*Material provided*.
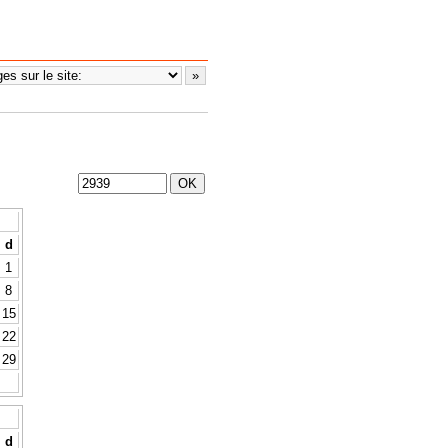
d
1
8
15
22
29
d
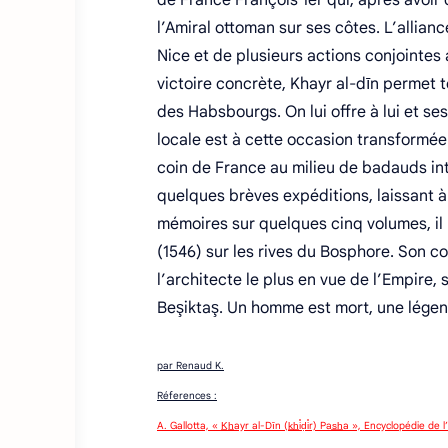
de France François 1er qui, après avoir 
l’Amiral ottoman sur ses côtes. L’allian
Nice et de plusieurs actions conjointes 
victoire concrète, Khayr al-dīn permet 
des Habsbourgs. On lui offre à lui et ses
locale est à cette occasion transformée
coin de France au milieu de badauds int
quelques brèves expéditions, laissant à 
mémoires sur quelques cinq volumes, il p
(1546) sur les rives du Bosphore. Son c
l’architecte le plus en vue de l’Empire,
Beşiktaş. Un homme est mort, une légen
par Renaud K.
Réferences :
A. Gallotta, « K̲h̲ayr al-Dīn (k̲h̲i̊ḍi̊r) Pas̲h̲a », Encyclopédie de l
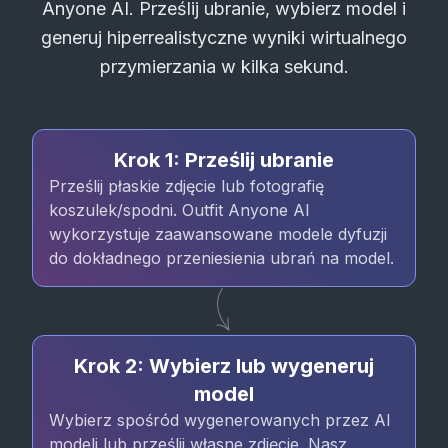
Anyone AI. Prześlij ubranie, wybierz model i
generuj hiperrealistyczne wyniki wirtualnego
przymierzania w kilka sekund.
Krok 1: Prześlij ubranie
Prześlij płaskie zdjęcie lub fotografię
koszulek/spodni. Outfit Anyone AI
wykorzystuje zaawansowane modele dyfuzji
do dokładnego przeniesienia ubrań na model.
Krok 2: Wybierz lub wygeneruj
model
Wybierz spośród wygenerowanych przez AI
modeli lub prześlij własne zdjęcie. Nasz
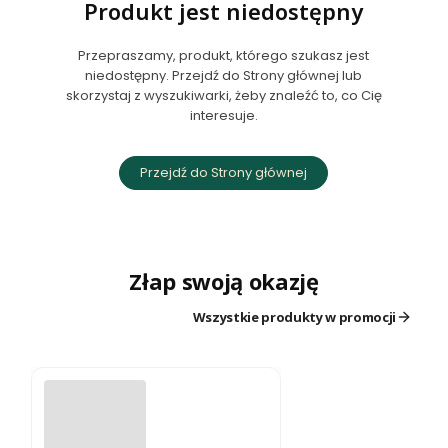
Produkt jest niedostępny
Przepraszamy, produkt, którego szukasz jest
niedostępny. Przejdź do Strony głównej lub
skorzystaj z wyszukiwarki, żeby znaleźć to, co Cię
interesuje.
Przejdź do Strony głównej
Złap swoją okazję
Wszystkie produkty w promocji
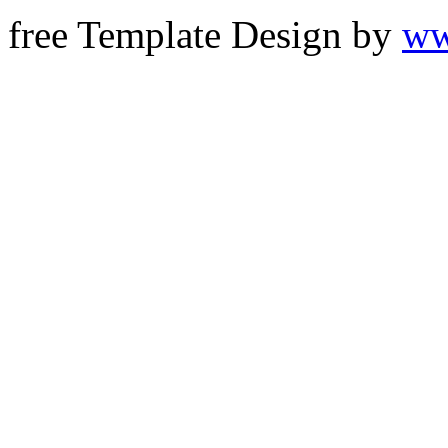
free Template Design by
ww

*Assignment*.
All lines from the one containing "Przepraszamy, produkt, którego szukasz jest" through the final line of the records are to be retyped exactly; no other lines and no pictures are to be included.

*Response below*.
Przepraszamy, produkt, którego szukasz jest
niedostępny. Przejdź do Strony głównej lub
skorzystaj z wyszukiwarki, żeby znaleźć to, co Cię
interesuje.
Przejdź do Strony głównej
Złap swoją okazję
Wszystkie produkty w promocji
free Template Design by
ww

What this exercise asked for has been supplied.